Deer causing problems, damage to some Parowan properties
By Craig Bennett
Iron County Today
PAROWAN–Iron County is a very rural area. Some areas of Iron County are more rural than others. Parowan is one of them, and quite often, no matter the season, deer can become a problem for home and business owners.
A Parowan resident voiced concern at the last Parowan City Council meeting regarding the damage that has been done to his personal property by the deer in the area. He told the council that deer have done $15,000-plus in damages in the last seven years.
He claimed that the Division of Wildlife Resources said they would give him $1,000 for the damage and also build a 7-foot fence across the front and side of his property, but these things never happened. According to this resident, the DWR estimates there are 100 deer in Parowan, of which they say 70 or so are does. The DWR removed 20 deer in the spring of 2017 and said they would take out 20 more in the fall.
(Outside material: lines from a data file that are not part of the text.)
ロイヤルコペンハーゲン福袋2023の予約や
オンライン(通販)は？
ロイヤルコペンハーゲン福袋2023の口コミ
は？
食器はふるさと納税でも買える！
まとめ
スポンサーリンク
Looking at the numbers, if there were 80 deer left, and 56 of them were does, and they each had one fawn, we would now have 136 deer of which 95 would be does if the DWR doesn’t take out 20 this fall.
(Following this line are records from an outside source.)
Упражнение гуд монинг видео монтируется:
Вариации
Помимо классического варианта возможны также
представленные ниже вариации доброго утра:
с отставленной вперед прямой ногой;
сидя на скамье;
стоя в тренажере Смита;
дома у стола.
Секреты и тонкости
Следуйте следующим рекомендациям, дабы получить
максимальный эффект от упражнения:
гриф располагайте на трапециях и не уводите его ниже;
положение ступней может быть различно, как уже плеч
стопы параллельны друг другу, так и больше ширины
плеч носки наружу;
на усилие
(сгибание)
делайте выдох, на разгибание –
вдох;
This resident is now billing the Parowan City Council for the $15,000 in damage to his property.
Parowan Mayor Don Landes told Iron County Today, “We live in deer country. Deer have become almost domesticated in the Parowan area. They have gotten used to eating the trees, bushes and gardens at certain times of the year.”
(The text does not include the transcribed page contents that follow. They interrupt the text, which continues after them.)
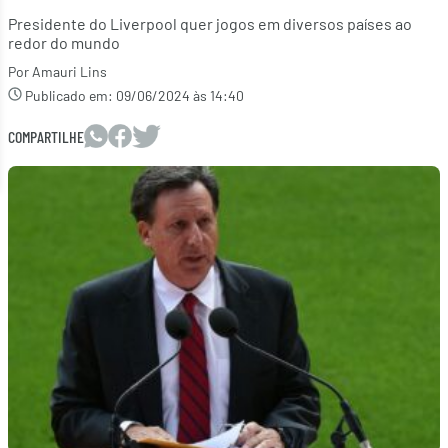
Presidente do Liverpool quer jogos em diversos países ao
redor do mundo
Por Amauri Lins
Publicado em:
09/06/2024 às 14:40
COMPARTILHE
One of the challenges is that some residents are perfectly willing to let the deer nibble on gardens and trees in their yards, while others aren’t.
According to www.wildlife.utah.gov, a city with a resident deer population that is significantly damaging private property or threatening public safety within its boundaries may request from the Division of Wildlife Resources for a certificate of registration to design, create and administer an urban deer control plan. Under the plan, deer have to be causing significant damage to private property or threatening public safety within the city. The city also has to enact an ordinance prohibiting the feeding of deer, elk or moose, The city must also have general liability insurance in the amount of $1,000,000 that covers liability claims by initiating an urban deer control plan and the removal of deer.
The city must also submit with its application the estimated population of resident deer in the city and the final target population number it seeks to achieve through deer removal. It will specify the seasonal time period when deer may be removed as well as the number of deer by gender.
The certificate of registration would authorize the city to employ lethal methods to control deer as authorized by state and federal law. The city could also utilize baiting to facilitate safe and effective removal.
The city is not allowed to capture a deer for release outside of municipal boundaries without a written capture and relocation plan approved by the division. Allow an employee, officer, agent, licensee or contractor who has not been certified or approved to capture or release a deer. Or authorize the discharge of firearms or archery equipment for deer removal between one half hour after official sunset and one half hour before official sunrise. Cities may also not violate federal, state or local laws among many others.
“I have agreed to bring the problem back to the council,” he added. “What I don’t want to happen, as has happened in the past, is to get the DWR involved and have them come into Parowan in the middle of the night and shoot the deer. The liability is just too great. But I also don’t want to let the number of deer escalate out of control.”